Dataset —
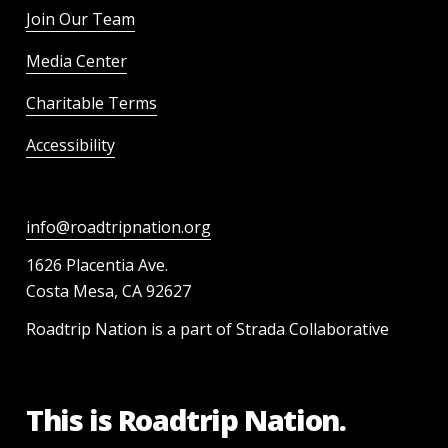
Join Our Team
Media Center
Charitable Terms
Accessibility
info@roadtripnation.org
1626 Placentia Ave.
Costa Mesa, CA 92627
Roadtrip Nation is a part of Strada Collaborative
This is Roadtrip Nation.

Task item — Once the pictures are set aside, repeat the data above exactly as written.

Solution for this exercise —
Join Our Team
Media Center
Charitable Terms
Accessibility
info@roadtripnation.org
1626 Placentia Ave.
Costa Mesa, CA 92627
Roadtrip Nation is a part of Strada Collaborative
This is Roadtrip Nation.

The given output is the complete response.